Besides the prisoner-hostage exchange, negotiators are debating the level of Israeli presence in an area of Gaza known as the Philadelphi corridor.
For weeks, U.S. negotiators have been working with Egypt and Qatar to secure the release of hostages taken by Palestinian militants in Hamas on Oct. 7.
The administration provided a media update on the talks amid cross-claims about what’s holding up the deal and the horrific murders of six hostages by Hamas over the weekend, which the senior administration official called “outrageous” and “horrific.”
The deaths meant there were fewer names on the exchange list, and the event “changed the character of the discussion,” the official said. “This cannot be lost in who we are dealing with. We’re dealing with a terrorist group,” the official said.

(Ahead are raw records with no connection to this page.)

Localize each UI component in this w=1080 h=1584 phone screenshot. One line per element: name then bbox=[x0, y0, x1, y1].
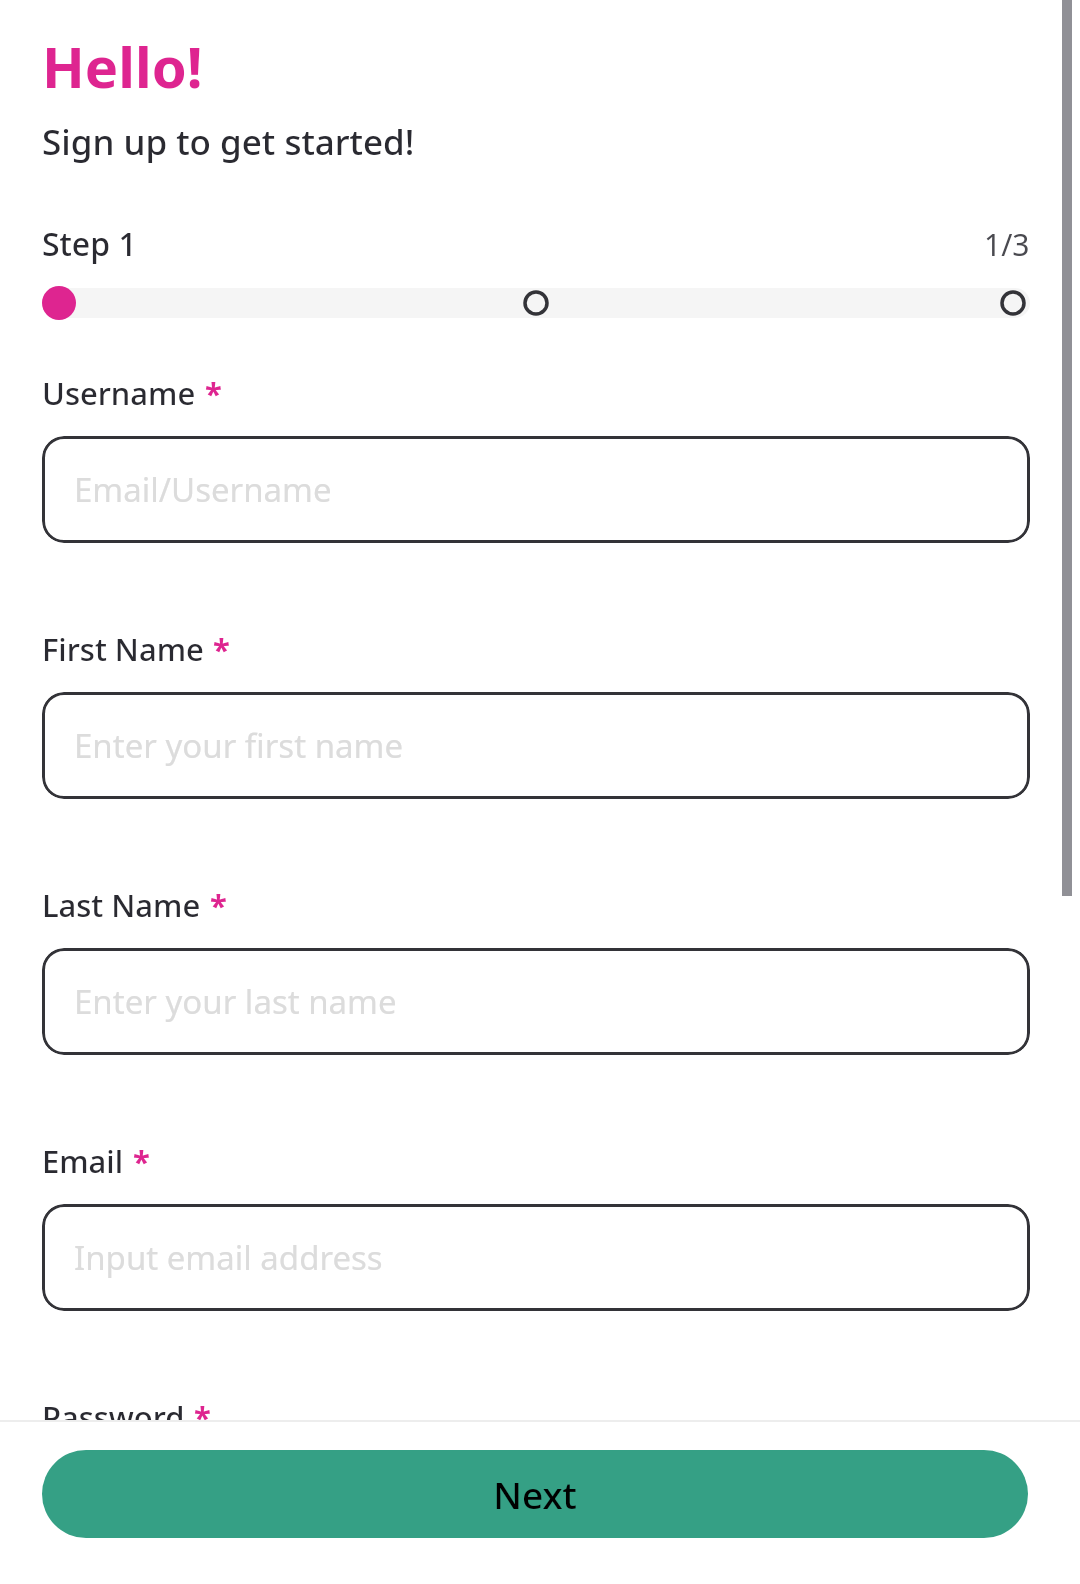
staticText: Input email address bbox=[74, 1235, 383, 1280]
button[interactable]: Email/Username bbox=[42, 436, 1030, 543]
staticText: 1/3 bbox=[984, 224, 1030, 265]
staticText: * bbox=[213, 628, 230, 670]
staticText: Step 1 bbox=[42, 222, 137, 266]
staticText: Next bbox=[493, 1469, 577, 1519]
button[interactable]: Next bbox=[42, 1450, 1028, 1538]
staticText: Email bbox=[42, 1140, 124, 1182]
staticText: Password bbox=[42, 1396, 185, 1438]
staticText: Enter your first name bbox=[74, 723, 404, 768]
staticText: Hello! bbox=[42, 28, 203, 104]
button[interactable]: Enter your password bbox=[42, 1460, 1030, 1567]
button[interactable]: Input email address bbox=[42, 1204, 1030, 1311]
staticText: Enter your last name bbox=[74, 979, 397, 1024]
staticText: * bbox=[194, 1396, 211, 1438]
staticText: Last Name bbox=[42, 884, 201, 926]
button[interactable]: Enter your last name bbox=[42, 948, 1030, 1055]
staticText: Username bbox=[42, 372, 196, 414]
button[interactable]: Enter your first name bbox=[42, 692, 1030, 799]
staticText: Sign up to get started! bbox=[42, 118, 415, 166]
staticText: First Name bbox=[42, 628, 204, 670]
staticText: * bbox=[205, 372, 222, 414]
staticText: * bbox=[210, 884, 227, 926]
staticText: Email/Username bbox=[74, 467, 332, 512]
staticText: * bbox=[133, 1140, 150, 1182]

The administration pushed back on Hamas’s claims that it agreed to a deal weeks ago, saying they seemed to be referring to the 14 paragraphs that had been agreed to.
President Biden also appears to be running out of patience with Israeli Prime Minister Benjamin Netanyahu.
Asked Sunday if his Israeli counterpart was doing enough to secure a deal, Mr. Biden responded, flatly: “No.”
“We are not giving up. We are going to continue to push as hard as we can,” Mr. Biden said.
The deaths of the hostages over the weekend, including 23-year-old Israeli-American Hersh Goldberg-Polin, sparked an unprecedented round of demonstrations in cities across Israel.
Hundreds of thousands of Israelis took to the streets Sunday and Monday to protest Mr. Netanyahu’s handling of the hostage crisis, which has dragged on for nearly 11 months after Hamas’ attack last fall on Israel, which killed more than 1,200 Israelis and resulted in the taking of more than 250 hostages.
Roughly 100 hostages were freed last year but more than 100 remain, enduring months of captivity.